Directions for this task: Exactly those lines running from the one containing "(2024/4/19)" to the end of the material are to be printed, and no others.

Entries provided:

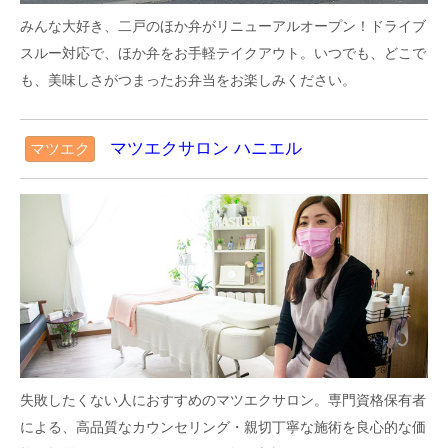
１２月の予定
みんな大好き、二戸のほか弁がリニューアルオープン！ドライブ
(2025/11/30)
スルー対応で、ほか弁をお手軽テイクアウト。いつでも、どこで
も、美味しさがつまったお弁当をお楽しみください。
二戸ナビ
しみ抜き例
マツエクサロン ハニエル
マツエク
(2025/8/8)
二戸ナビ
※閉店時間変更＆店舗休みのお知らせ
(2024/12/29)
アロマハウスピュアカタン
ビフォーアフター(✪‿✪)ノ
(2024/4/19)
失敗したくない人におすすめのマツエクサロン。専門資格保有者
による、高品質なカウンセリング・親切丁寧な施術を良心的な価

Answer for this exercise:
(2024/4/19)
失敗したくない人におすすめのマツエクサロン。専門資格保有者
による、高品質なカウンセリング・親切丁寧な施術を良心的な価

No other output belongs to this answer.